#### [INSTRUCTIONS TO FOLLOW]
Report every line of the records below that includes the string "дитина".
[[ MATERIAL FOR THIS EXERCISE, beginning ]]
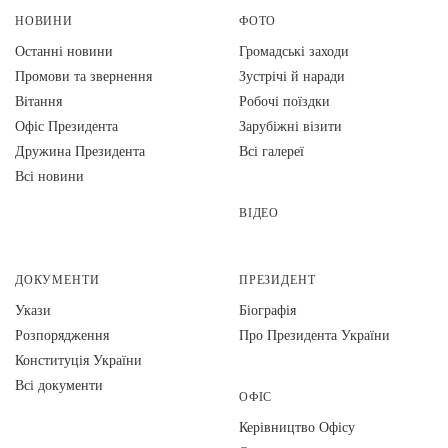
НОВИНИ
ФОТО
Останні новини
Громадські заходи
Промови та звернення
Зустрічі й наради
Вiтання
Робочі поїздки
Офіс Президента
Зарубіжні візити
Дружина Президента
Всі галереї
Всі новини
ВІДЕО
ДОКУМЕНТИ
ПРЕЗИДЕНТ
Укази
Біографія
Розпорядження
Про Президента України
Конституція України
Всі документи
ОФІС
Керівництво Офісу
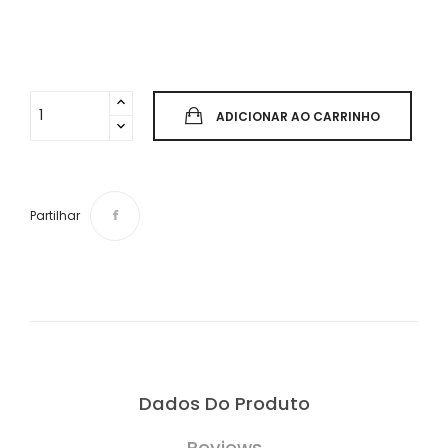
ADICIONAR AO CARRINHO
Partilhar
Dados Do Produto
Reviews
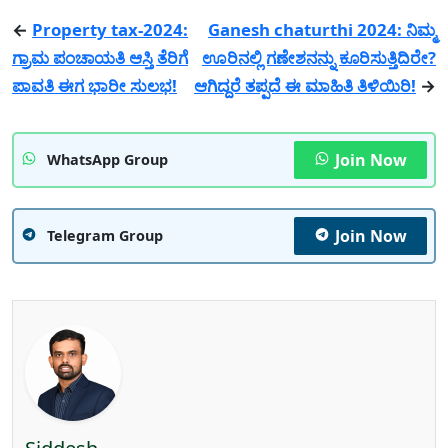
←
Property tax-2024:
Ganesh chaturthi 2024: ನಿಮ್ಮ
ಗ್ರಾಮ ಪಂಚಾಯತಿ ಆಸ್ತಿ ತೆರಿಗೆ
ಊರಿನಲ್ಲಿ ಗಣೇಶನನ್ನು ಕೂರಿಸುತ್ತಿದಿರೇ?
ಪಾವತಿ ಈಗ ಭಾರೀ ಸುಲಭ!
ಆಗಿದ್ದರೆ ತಪ್ಪದೆ ಈ ಮಾಹಿತಿ ತಿಳಿಯಿರಿ!
→
Join Now
WhatsApp Group
Join Now
Telegram Group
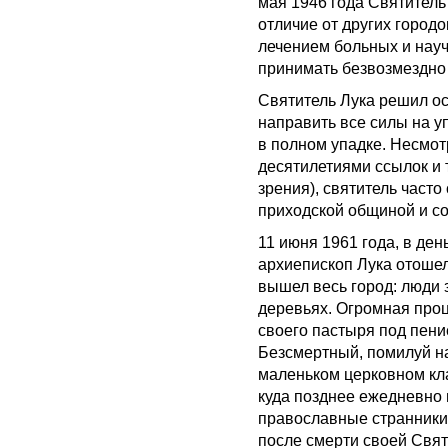
мая 1946 года Святител
отличие от других город
лечением больных и науч
принимать безвозмездно 
Святитель Лука решил ос
направить все силы на у
в полном упадке. Несмот
десятилетиями ссылок и 
зрения), святитель част
приходской общиной и с
11 июня 1961 года, в ден
архиепископ Лука отошел
вышел весь город: люди 
деревьях. Огромная проц
своего пастыря под пен
Безсмертный, помилуй на
маленьком церковном к
куда позднее ежедневно 
православные странники
после смерти своей Свя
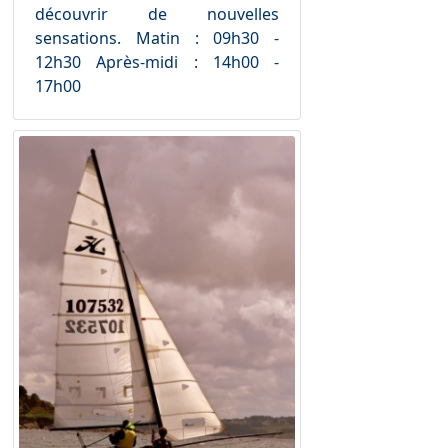
découvrir de nouvelles
sensations. Matin : 09h30 -
12h30 Après-midi : 14h00 -
17h00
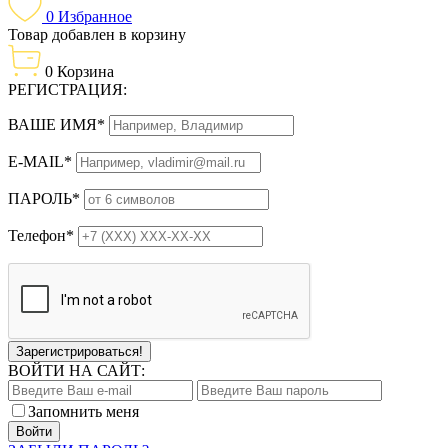
0
Избранное
Товар добавлен в корзину
0
Корзина
РЕГИСТРАЦИЯ:
ВАШЕ ИМЯ*
E-MAIL*
ПАРОЛЬ*
Телефон*
Зарегистрироваться!
ВОЙТИ НА САЙТ:
Запомнить меня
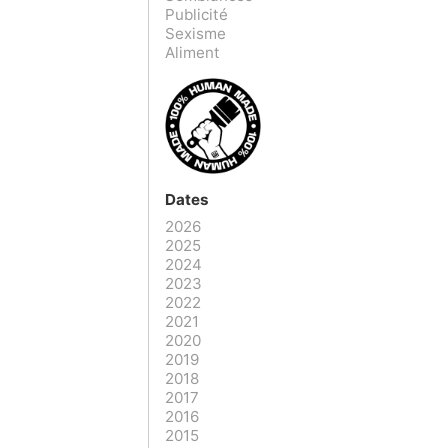
Publicité
Sexisme
Aliment
Dates
2026
2025
2024
2023
2022
2021
2020
2019
2018
2017
2016
2015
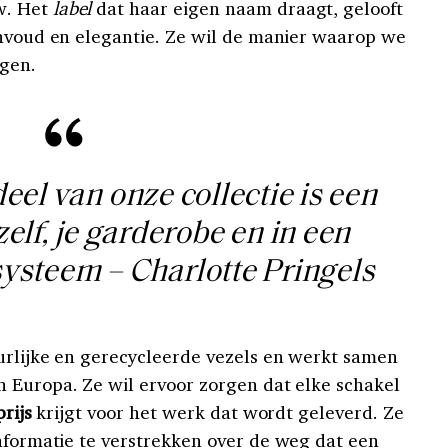
w. Het
label
dat haar eigen naam draagt, gelooft
envoud en elegantie. Ze wil de manier waarop we
gen.
eel van onze collectie is een
zelf, je garderobe en in een
steem – Charlotte Pringels
urlijke en gerecycleerde vezels en werkt samen
 Europa. Ze wil ervoor zorgen dat elke schakel
prijs
krijgt voor het werk dat wordt geleverd. Ze
nformatie te verstrekken over de weg dat een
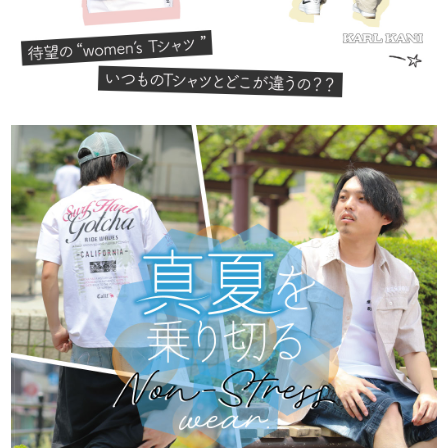
tune
絞り込んで検索する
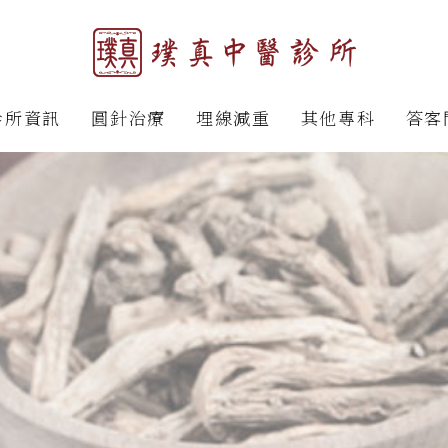
診所資訊
圓針治療
埋線減重
其他專科
答客
頭痛
埋線介紹
轉骨增高
五十肩
埋線案例
不孕治療
肘痛
自律神經失調
腰臀痛
穴位減敏
坐骨神經痛
皮膚問題
足底筋膜炎
聊聊專欄
手足麻痺無力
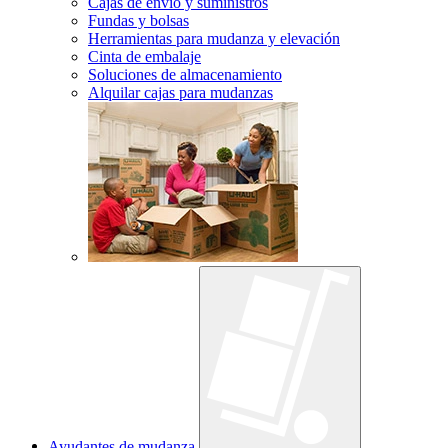
Cajas de envío y suministros
Fundas y bolsas
Herramientas para mudanza y elevación
Cinta de embalaje
Soluciones de almacenamiento
Alquilar cajas para mudanzas
Ayudantes de mudanza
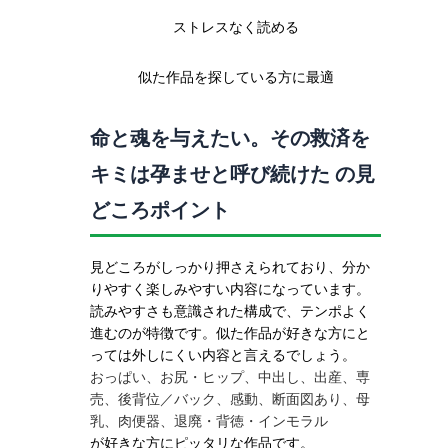
ストレスなく読める
似た作品を探している方に最適
命と魂を与えたい。その救済を
キミは孕ませと呼び続けた の見
どころポイント
見どころがしっかり押さえられており、分か
りやすく楽しみやすい内容になっています。
読みやすさも意識された構成で、テンポよく
進むのが特徴です。似た作品が好きな方にと
っては外しにくい内容と言えるでしょう。
おっぱい
お尻・ヒップ
中出し
出産
専
売
後背位／バック
感動
断面図あり
母
乳
肉便器
退廃・背徳・インモラル
が好きな方にピッタリな作品です。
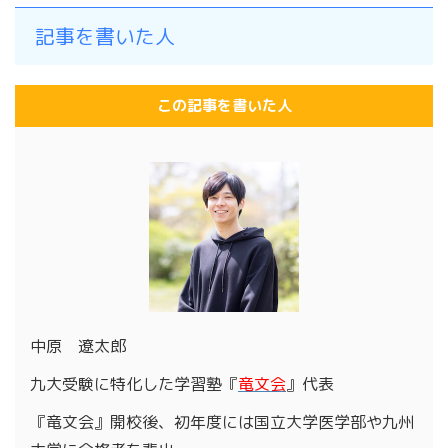
記事を書いた人
この記事を書いた人
中原 遼太郎
九大受験に特化した学習塾『
竜文会
』代表
『竜文会』開校後、初年度には国立大学医学部や九州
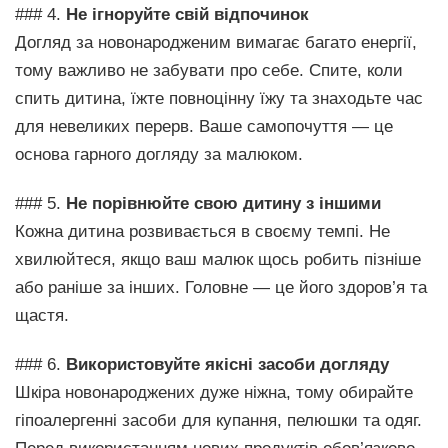
### 4.
Не ігноруйте свій відпочинок
Догляд за новонародженим вимагає багато енергії,
тому важливо не забувати про себе. Спите, коли
спить дитина, їжте повноцінну їжу та знаходьте час
для невеликих перерв. Ваше самопочуття — це
основа гарного догляду за малюком.
### 5.
Не порівнюйте свою дитину з іншими
Кожна дитина розвивається в своєму темпі. Не
хвилюйтеся, якщо ваш малюк щось робить пізніше
або раніше за інших. Головне — це його здоров’я та
щастя.
### 6.
Використовуйте якісні засоби догляду
Шкіра новонароджених дуже ніжна, тому обирайте
гіпоалергенні засоби для купання, пелюшки та одяг.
[[ MATERIAL FOR THIS EXERCISE, end ]]
#### [TASK RESULT]
спить дитина, їжте повноцінну їжу та знаходьте час
Кожна дитина розвивається в своєму темпі. Не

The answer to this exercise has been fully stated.